- **WHAT THIS TASK INVOLVES**: Starting at the line holding "offered for free" and finishing at the line holding "Faster feedback. Fewer", transcribe the material exactly, keeping both ends but no pictures.
§
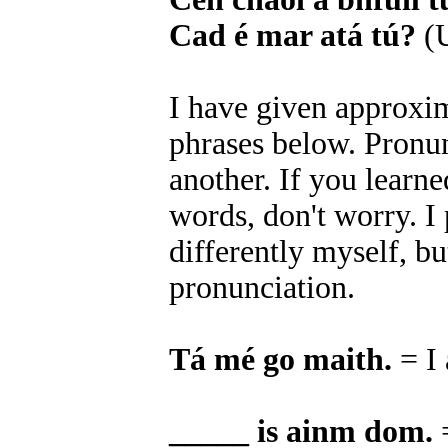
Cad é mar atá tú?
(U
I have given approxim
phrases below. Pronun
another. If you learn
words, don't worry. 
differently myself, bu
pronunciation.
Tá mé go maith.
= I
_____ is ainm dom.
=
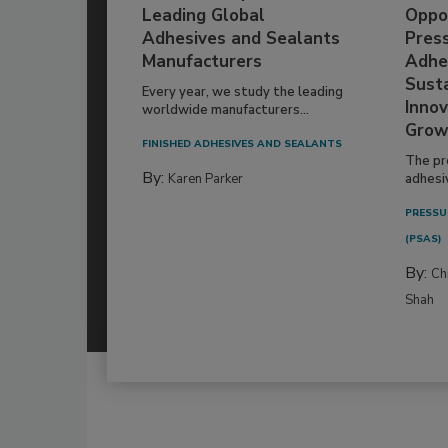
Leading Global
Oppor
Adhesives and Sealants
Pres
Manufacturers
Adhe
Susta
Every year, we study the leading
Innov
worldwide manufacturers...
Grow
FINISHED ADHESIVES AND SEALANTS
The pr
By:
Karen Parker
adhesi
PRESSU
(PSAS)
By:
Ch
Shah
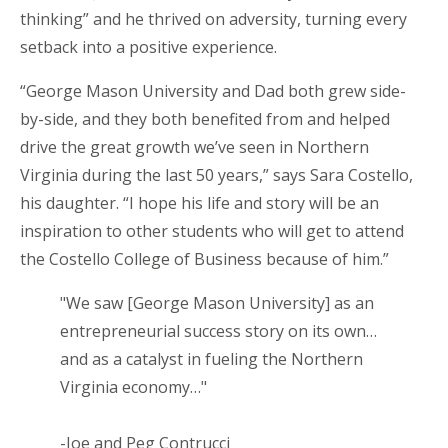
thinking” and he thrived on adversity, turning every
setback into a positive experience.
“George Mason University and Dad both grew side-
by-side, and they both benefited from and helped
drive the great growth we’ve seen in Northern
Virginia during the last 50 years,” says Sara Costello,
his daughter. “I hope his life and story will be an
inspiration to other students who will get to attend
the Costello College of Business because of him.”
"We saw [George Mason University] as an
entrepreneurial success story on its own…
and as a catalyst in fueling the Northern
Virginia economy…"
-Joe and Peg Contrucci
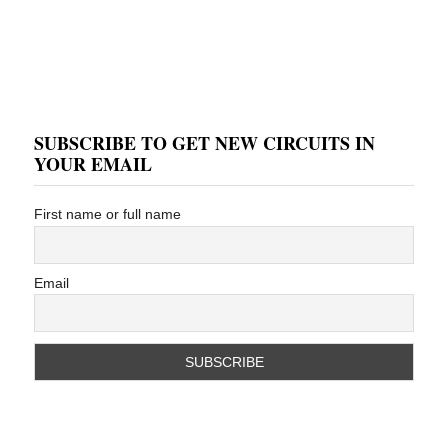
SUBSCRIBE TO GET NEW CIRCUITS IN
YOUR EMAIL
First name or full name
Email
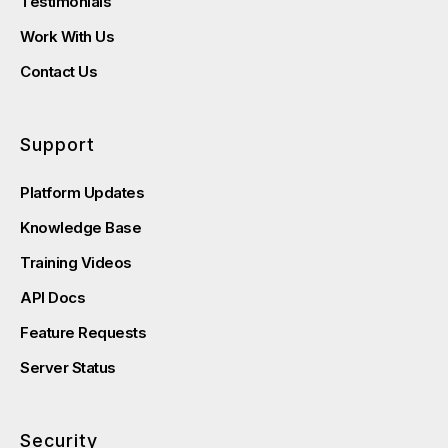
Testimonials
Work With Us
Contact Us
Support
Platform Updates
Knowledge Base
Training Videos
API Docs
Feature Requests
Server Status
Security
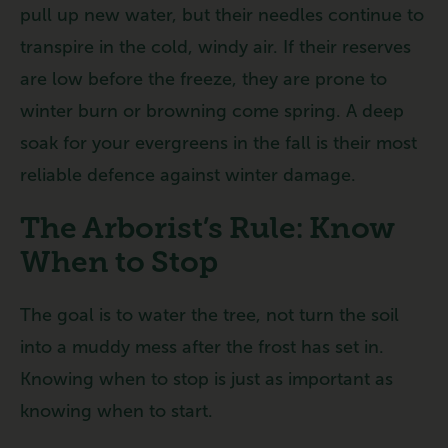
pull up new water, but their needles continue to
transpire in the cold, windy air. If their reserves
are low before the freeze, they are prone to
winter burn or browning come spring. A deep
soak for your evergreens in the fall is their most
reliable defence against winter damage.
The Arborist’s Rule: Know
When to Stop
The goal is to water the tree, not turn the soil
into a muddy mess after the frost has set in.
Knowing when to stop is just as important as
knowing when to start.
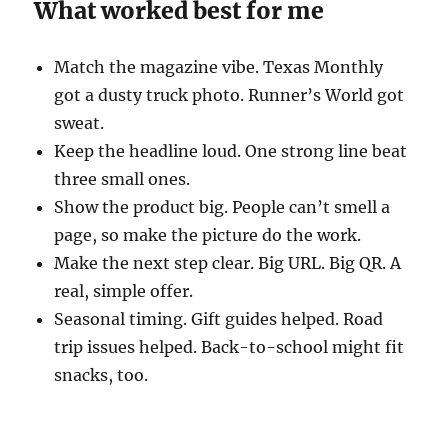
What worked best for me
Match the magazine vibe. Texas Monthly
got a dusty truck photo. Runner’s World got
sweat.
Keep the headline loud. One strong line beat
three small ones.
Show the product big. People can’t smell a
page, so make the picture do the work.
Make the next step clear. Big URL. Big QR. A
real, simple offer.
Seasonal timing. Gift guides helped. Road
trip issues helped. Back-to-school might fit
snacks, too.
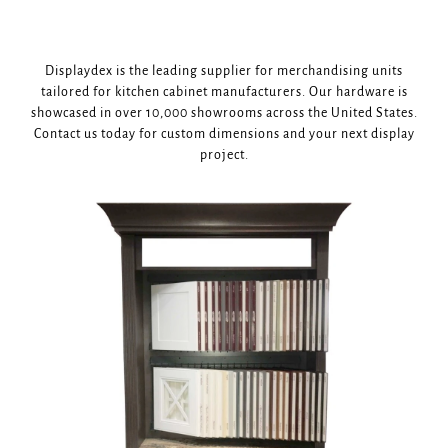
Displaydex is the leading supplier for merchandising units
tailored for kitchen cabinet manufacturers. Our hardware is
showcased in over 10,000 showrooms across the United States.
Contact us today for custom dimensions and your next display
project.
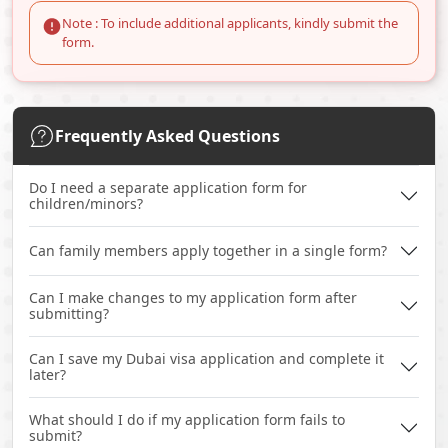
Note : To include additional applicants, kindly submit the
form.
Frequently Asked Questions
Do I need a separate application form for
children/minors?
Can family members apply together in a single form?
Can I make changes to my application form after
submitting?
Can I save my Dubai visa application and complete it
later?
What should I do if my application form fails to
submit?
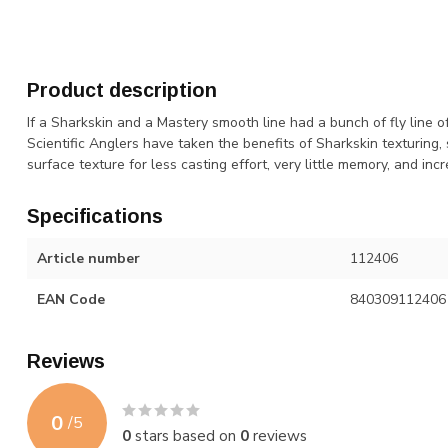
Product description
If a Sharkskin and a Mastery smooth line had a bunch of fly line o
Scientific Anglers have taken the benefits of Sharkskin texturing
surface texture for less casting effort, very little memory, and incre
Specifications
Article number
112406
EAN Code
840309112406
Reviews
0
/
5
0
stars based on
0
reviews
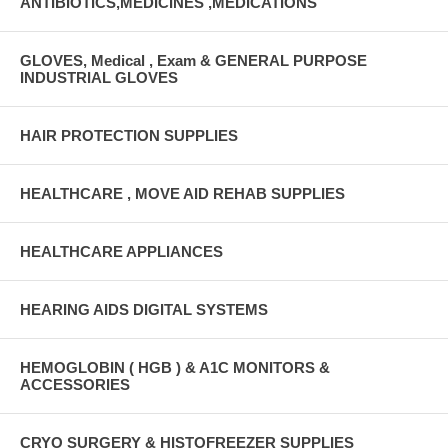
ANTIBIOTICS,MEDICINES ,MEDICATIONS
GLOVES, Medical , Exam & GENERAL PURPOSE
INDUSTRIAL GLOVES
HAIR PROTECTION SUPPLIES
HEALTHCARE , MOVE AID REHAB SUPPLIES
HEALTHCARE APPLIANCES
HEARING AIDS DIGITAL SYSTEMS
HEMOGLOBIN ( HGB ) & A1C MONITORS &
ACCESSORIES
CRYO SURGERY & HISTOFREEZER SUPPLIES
§
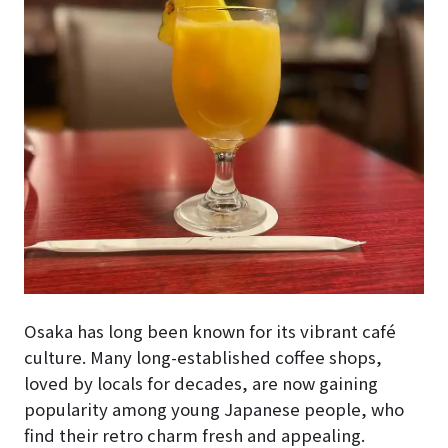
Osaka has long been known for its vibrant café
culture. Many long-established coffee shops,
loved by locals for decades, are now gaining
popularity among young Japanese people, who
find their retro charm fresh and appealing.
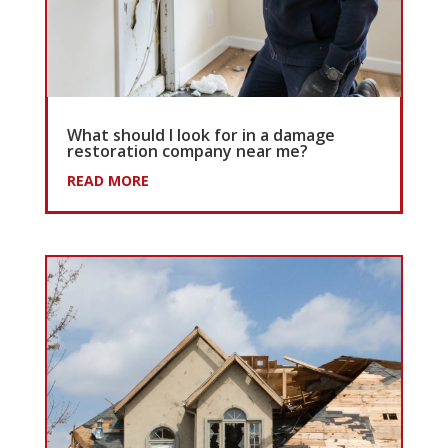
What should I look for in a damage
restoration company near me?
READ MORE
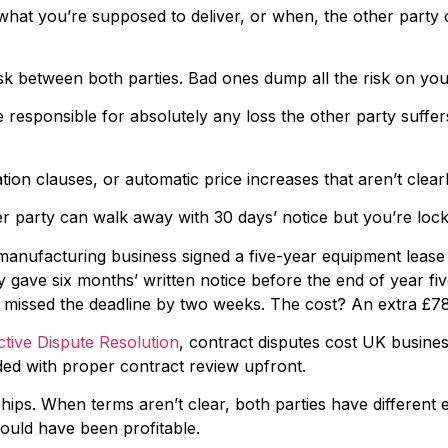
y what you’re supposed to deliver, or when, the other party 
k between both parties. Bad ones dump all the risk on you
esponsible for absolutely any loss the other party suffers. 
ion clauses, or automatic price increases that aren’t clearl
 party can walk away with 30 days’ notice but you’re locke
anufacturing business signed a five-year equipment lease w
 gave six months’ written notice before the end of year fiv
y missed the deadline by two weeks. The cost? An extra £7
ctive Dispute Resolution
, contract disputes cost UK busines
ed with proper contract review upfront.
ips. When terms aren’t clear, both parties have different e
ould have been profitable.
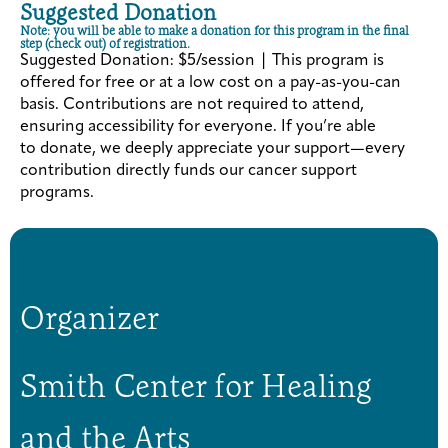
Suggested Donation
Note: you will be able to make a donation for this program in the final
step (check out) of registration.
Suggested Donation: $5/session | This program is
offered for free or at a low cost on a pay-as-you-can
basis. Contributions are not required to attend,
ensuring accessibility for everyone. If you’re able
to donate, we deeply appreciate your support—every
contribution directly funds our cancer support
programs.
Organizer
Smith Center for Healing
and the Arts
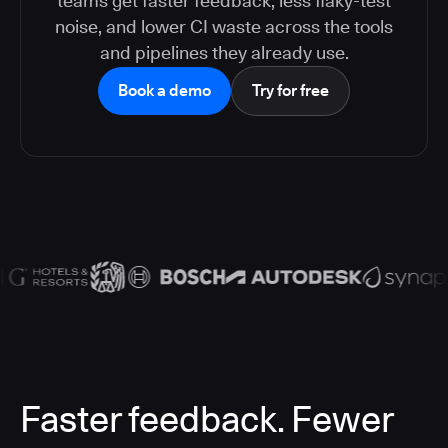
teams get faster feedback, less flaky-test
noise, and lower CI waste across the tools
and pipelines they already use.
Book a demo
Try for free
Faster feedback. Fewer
§
- **ANSWER TO THIS TASK**:
offered for free or at a low cost on a pay-as-you-can
basis. Contributions are not required to attend,
ensuring accessibility for everyone. If you’re able
to donate, we deeply appreciate your support—every
contribution directly funds our cancer support
programs.
Organizer
Smith Center for Healing
and the Arts
teams get faster feedback, less flaky-test
noise, and lower CI waste across the tools
and pipelines they already use.
Book a demo
Try for free
Faster feedback. Fewer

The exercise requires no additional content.